25.2 Nonparametric ANOVA

25.2.1 Kruskal-Wallis

Generalization of independent samples Wilcoxon Rank sum test for 2 independent samples (like F-test of one-way ANOVA is a generalization to several independent samples of the two sample t-test)

Consider the one-way case:

We have

$a\ge2$ treatments
$n_i$ is the sample size for the $i$ -th treatment
$Y_{ij}$ is the $j$ -th observation from the $i$ -th treatment.
we make no assumption of normality
We only assume that observations on the $i$ -th treatment are a random sample from the continuous CDF $F_i$ , i = 1,..,n, and are mutually independent.

$\begin{aligned} &H_0: F_1 = F_2 = ... = F_a \\ &H_a: F_i < F_j \text{ for some } i \neq j \end{aligned}$

or if distribution is from the location-scale family, $H_0: \theta_1 = \theta_2 = ... = \theta_a$ )

Procedure

Rank all $N = \sum_{i=1}^a n_i$ observations in ascending order. Let $r_{ij} = rank(Y_{ij})$ , note $\sum_i \sum_j r_{ij} = 1 + 2 .. + N = \frac{N(N+1)}{2}$
Calculate the rank sums and averages:
$r_{i.} = \sum_{j=1}^{n_i} r_{ij}$ and $\bar{r}_{i.} = \frac{r_{i.}}{n_i}, i = 1,..,a$
Calculate the test statistic on the ranks: $\chi_{KW}^2 = \frac{SSTR}{\frac{SSTO}{N-1}}$ where $SSTR = \sum n_i (\bar{r}_{i.}- \bar{r}_{..})^2$ and $SSTO = \sum \sum (\bar{r}_{ij}- \bar{r}_{..})^2$
For large $n_i$ ( $\ge 5$ observations) the Kruskal-Wallis statistic is approximated by a $\chi^2_{a-1}$ distribution when all the treatment means are equal. Hence, reject $H_0$ if $\chi^2_{KW} > \chi^2_{(1-\alpha;a-1)}$ .
If sample sizes are small, one can exhaustively work out all possible distinct ways of assigning N ranks to the observations from a treatments and calculate the value of the KW statistic in each case ( $\frac{N!}{n_1!..n_a!}$ possible combinations). Under $H_0$ all of these assignments are equally likely.

25.2.2 Friedman Test

When the responses $Y_{ij} = 1,..,n, j = 1,..,r$ in a randomized complete block design are not normally distributed (or do not have constant variance), a nonparametric test is more helpful.

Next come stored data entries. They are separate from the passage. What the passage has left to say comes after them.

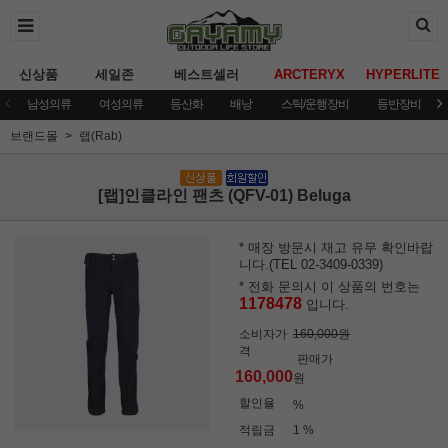
신상품
세일존
베스트셀러
ARCTERYX
HYPERLITE
남성의류
여성의류
등산화
배낭
스틱/운행장비
등반장비
브랜드몰
랩(Rab)
[랩]인클라인 팬츠 (QFV-01) Beluga
* 매장 방문시 재고 유무 확인바랍
니다.(TEL 02-3409-0339)
* 전화 문의시 이 상품의 번호는
1178478
입니다.
소비자가
160,000원
격
판매가
160,000
원
할인율
%
적립금
1 %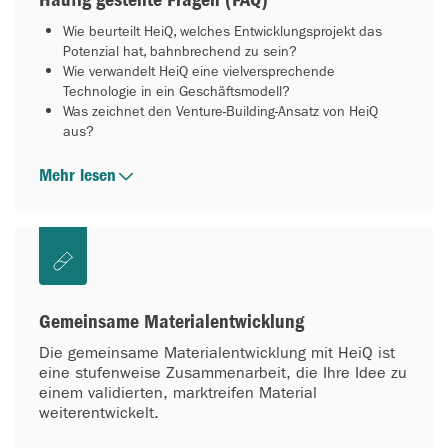
Wie beurteilt HeiQ, welches Entwicklungsprojekt das
Potenzial hat, bahnbrechend zu sein?
Wie verwandelt HeiQ eine vielversprechende
Technologie in ein Geschäftsmodell?
Was zeichnet den Venture-Building-Ansatz von HeiQ
aus?
Mehr lesen
Gemeinsame Materialentwicklung
Die gemeinsame Materialentwicklung mit HeiQ ist
eine stufenweise Zusammenarbeit, die Ihre Idee zu
einem validierten, marktreifen Material
weiterentwickelt.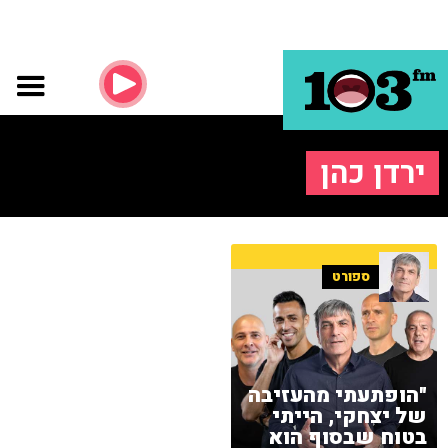
ירדן כהן
ספורט
"הופתעתי מהעזיבה
של יצחקי, הייתי
בטוח שבסוף הוא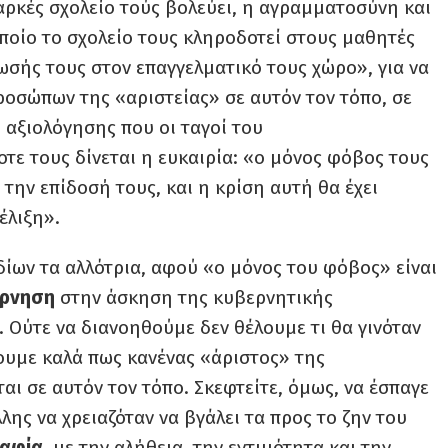
ρκές σχολείο τούς βολεύει, η αγραμματοσύνη και
ποίο το σχολείο τους κληροδοτεί στους μαθητές
ωσής τους στον επαγγελματικό τους χώρο», για να
οσώπων της «αριστείας» σε αυτόν τον τόπο, σε
ί αξιολόγησης που οι ταγοί του
τε τους δίνεται η ευκαιρία: «ο μόνος φόβος τους
α την επίδοσή τους, και η κρίση αυτή θα έχει
έλιξη».
ιδίων τα αλλότρια, αφού «ο μόνος του φόβος» είναι
έρνηση
στην άσκηση της κυβερνητικής
. Ούτε να διανοηθούμε δεν θέλουμε τι θα γινόταν
ζουμε καλά πως κανένας «άριστος» της
αι σε αυτόν τον τόπο. Σκεφτείτε, όμως, να έσπαγε
λλης να χρειαζόταν να βγάλει τα προς το ζην του
ραφία
, με την αλήθεια, την εντιμότητα και την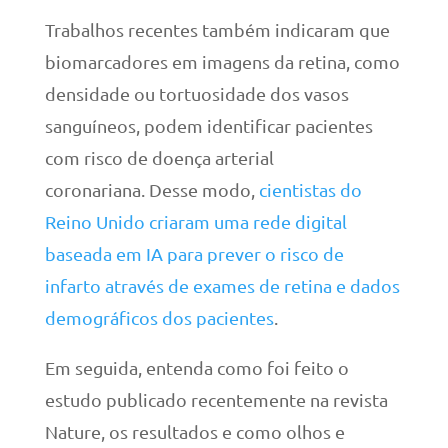
Trabalhos recentes também indicaram que
biomarcadores em imagens da retina, como
densidade ou tortuosidade dos vasos
sanguíneos, podem identificar pacientes
com risco de doença arterial
coronariana. Desse modo,
cientistas do
Reino Unido criaram uma rede digital
baseada em IA para prever o risco de
infarto através de exames de retina e dados
demográficos dos pacientes
.
Em seguida, entenda como foi feito o
estudo publicado recentemente na revista
Nature, os resultados e como olhos e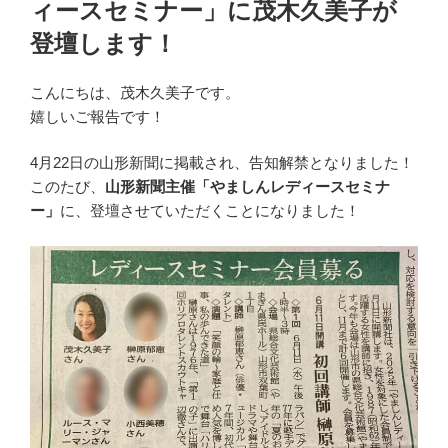
ィースセミナー」に茂木久美子が
登壇します！
こんにちは、茂木久美子です。
嬉しいご報告です！
4月22日の山形新聞に掲載され、告知解禁となりました！
このたび、
山形新聞主催「やましんレディースセミナ
ー」
に、登壇させていただくことになりました！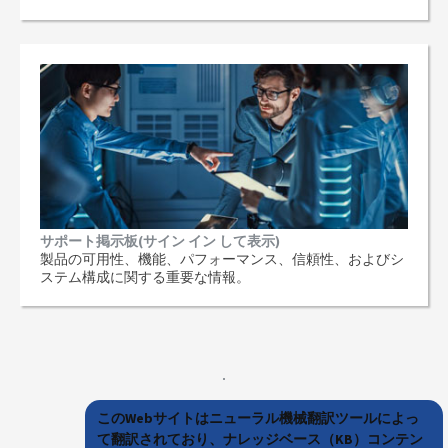
サポート掲示板(サイン イン して表示)
製品の可用性、機能、パフォーマンス、信頼性、およびシ
ステム構成に関する重要な情報。
このWebサイトはニューラル機械翻訳ツールによっ
て翻訳されており、ナレッジベース（KB）コンテン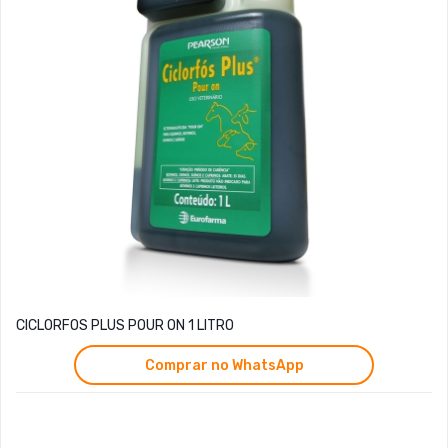
CICLORFOS PLUS POUR ON 1 LITRO
Comprar no WhatsApp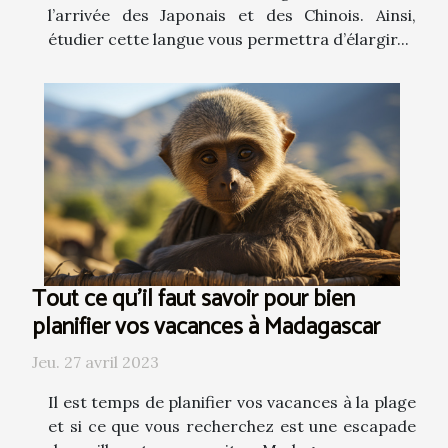
l’arrivée des Japonais et des Chinois. Ainsi,
étudier cette langue vous permettra d’élargir...
Tout ce qu'il faut savoir pour bien
planifier vos vacances à Madagascar
Jeu. 27 avril 2023
Il est temps de planifier vos vacances à la plage
et si ce que vous recherchez est une escapade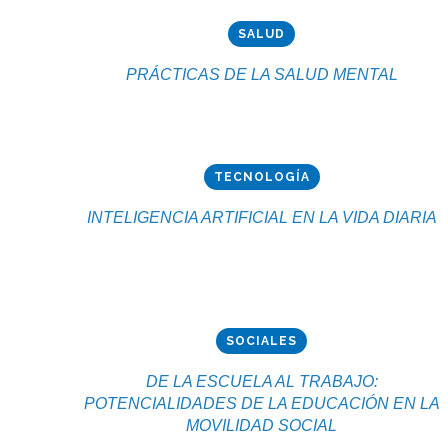
SALUD
PRÁCTICAS DE LA SALUD MENTAL
TECNOLOGÍA
INTELIGENCIA ARTIFICIAL EN LA VIDA DIARIA
SOCIALES
DE LA ESCUELA AL TRABAJO:
POTENCIALIDADES DE LA EDUCACIÓN EN LA
MOVILIDAD SOCIAL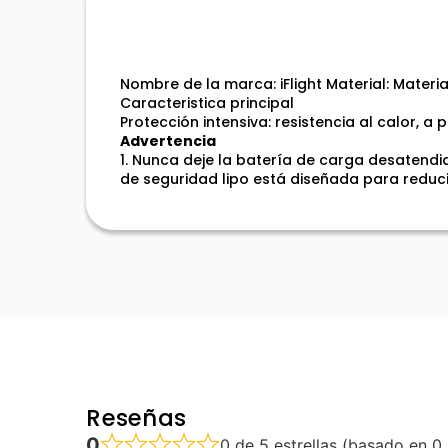
Nombre de la marca: iFlight Material: Mater
Caracteristica principal
Protección intensiva: resistencia al calor, 
Advertencia
1. Nunca deje la batería de carga desatendid
de seguridad lipo está diseñada para reduci
Reseñas
0
0 de 5 estrellas (basado en 0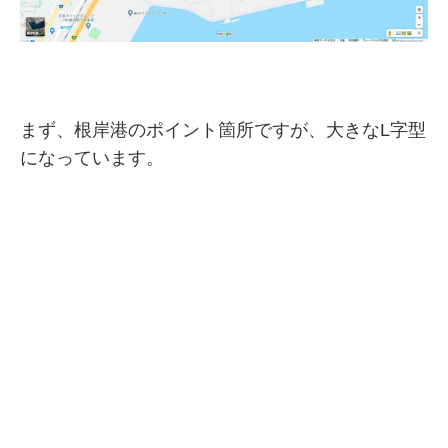
まず、根岸港のポイント箇所ですが、大きなL字型
になっています。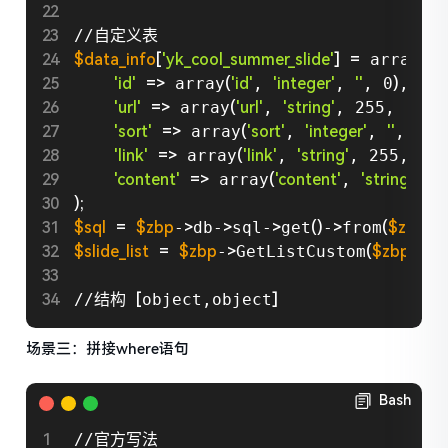
$data_info
[
'yk_cool_summer_slide'
]
=
 array
(
'id'
=
>
 array
(
'id'
, 
'integer'
, 
''
, 0
)
,

'url'
=
>
 array
(
'url'
, 
'string'
, 255, 
''
)
,

'sort'
=
>
 array
(
'sort'
, 
'integer'
, 
''
, 0
)
,

'link'
=
>
 array
(
'link'
, 
'string'
, 255, 
''
)
,

'content'
=
>
 array
(
'content'
, 
'string'
, 
'l
)
;
$sql
=
$zbp
-
>
db-
>
sql-
>
get
(
)
-
>
from
(
$zbp
-
>
$slide_list
=
$zbp
-
>
GetListCustom
(
$zbp
-
>
t
//结构 
[
object,object
]
场景三：拼接where语句
Bash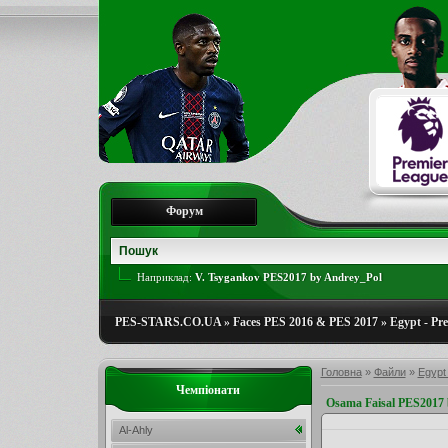
Форум
Наприклад:
V. Tsygankov PES2017 by Andrey_Pol
PES-STARS.CO.UA
»
Faces PES 2016 & PES 2017
»
Egypt - Pr
Головна
»
Файли
»
Egypt
Чемпіонати
Osama Faisal PES2017
Al-Ahly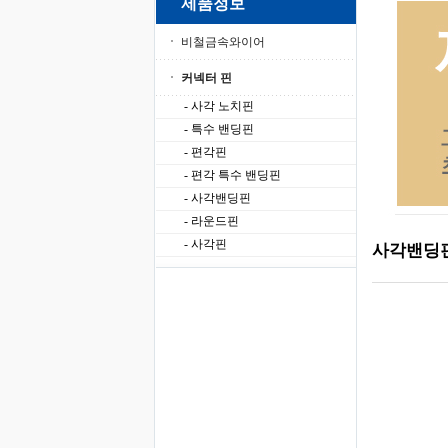
제품정보
비철금속와이어
커넥터 핀
- 사각 노치핀
- 특수 밴딩핀
- 편각핀
- 편각 특수 밴딩핀
- 사각밴딩핀
- 라운드핀
- 사각핀
사각밴딩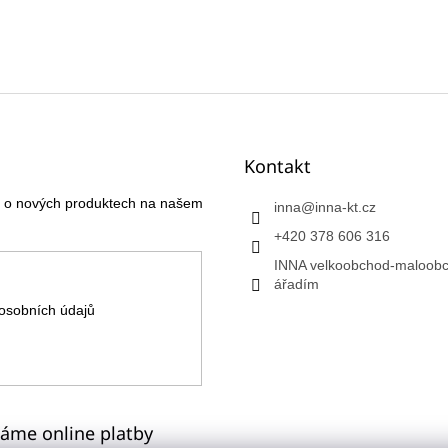
Kontakt
ce o nových produktech na našem
inna
@
inna-kt.cz
+420 378 606 316
INNA velkoobchod-maloobc
ářadím
osobních údajů
máme online platby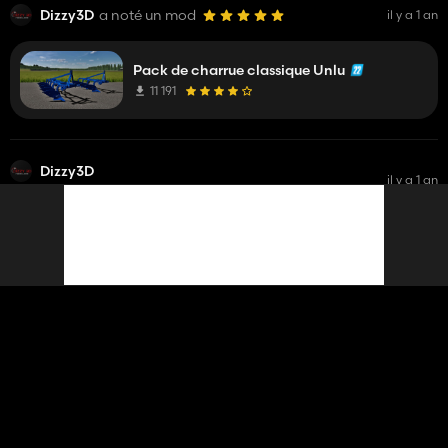
Dizzy3D
a noté un mod
il y a 1 an
Pack de charrue classique Unlu
11 191
Dizzy3D
il y a 1 an
a répondu à un commentaire sur un mod
Mehmet
Mod çok güzel traktöre kabin de koyabiliyor musunuz
kabin seçeneklerde mevcut
Ford 6610
20 223
Dizzy3D
a noté un mod
il y a 1 an
New Holland T6000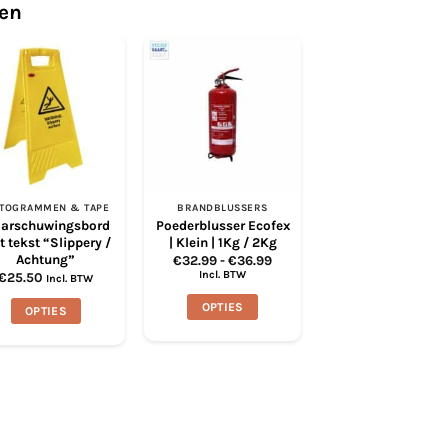
ten
CTOGRAMMEN & TAPE
BRANDBLUSSERS
IMO PICTOGRAMME
arschuwingsbord
Poederblusser Ecofex
Assembly statio
 tekst “Slippery /
| Klein | 1Kg / 2Kg
pictogram | 10×10
Achtung”
| Lichtgevend
Prijsklasse:
€
32.99
-
€
36.99
€32.99
Incl. BTW
€
25.50
€
2.03
Incl. BTW
Incl. BTW
tot
€36.99
OPTIES
OPTIES
VOEG TOE +
Dit
Dit
product
product
heeft
heeft
meerdere
meerdere
variaties.
variaties.
Deze
Deze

A distribution-free rank-based test for comparing the treatments in this setting is the Friedman test. Let $F_{ij}$ be the CDF of random $Y_{ij}$ , corresponding to the observed value $y_{ij}$

Under the null hypothesis, $F_{ij}$ are identical for all treatments j separately for each block i.

$\begin{aligned} &H_0: F_{i1} = F_{i2} = ... = F_{ir} \text{ for all i} \\ &H_a: F_{ij} < F_{ij'} \text{ for some } j \neq j' \text{ for all } i \end{aligned}$

For location parameter distributions, treatment effects can be tested:

$\begin{aligned} &H_0: \tau_1 = \tau_2 = ... = \tau_r \\ &H_a: \tau_j > \tau_{j'} \text{ for some } j \neq j' \end{aligned}$

Procedure

Rank observations from the r treatments separately within each block (in ascending order; if ties, each tied observation is given the mean of ranks involved). Let the ranks be called $r_{ij}$
Calculate the Friedman test statistic
$\chi^2_F = \frac{SSTR}{\frac{SSTR + SSE}{n(r-1)}}$ where $\begin{aligned} SSTR &= n \sum (\bar{r}_{.j}-\bar{r}_{..})^2 \\ SSE &= \sum \sum (r_{ij} - \bar{r}_{.j})^2 \\ \bar{r}_{.j} &= \frac{\sum_i r_{ij}}{n}\\ \bar{r}_{..} &= \frac{r+1}{2} \end{aligned}$

If there is no ties, it can be rewritten as

$\chi^2_{F} = [\frac{12}{nr(n+1)}\sum_j r_{.j}^2] - 3n(r+1)$

with large number of blocks, $\chi^2_F$ is approximately $\chi^2_{r-1}$ under $H_0$ . Hence, we reject $H_0$ if $\chi^2_F > \chi^2_{(1-\alpha;r-1)}$
The exact null distribution for $\chi^2_F$ can be derived since there are r! possible ways of assigning ranks 1,2,…,r to the r observations within each block. There are n blocks and thus $(r!)^n$ possible assignments to the ranks, which are equally likely when $H_0$ is true.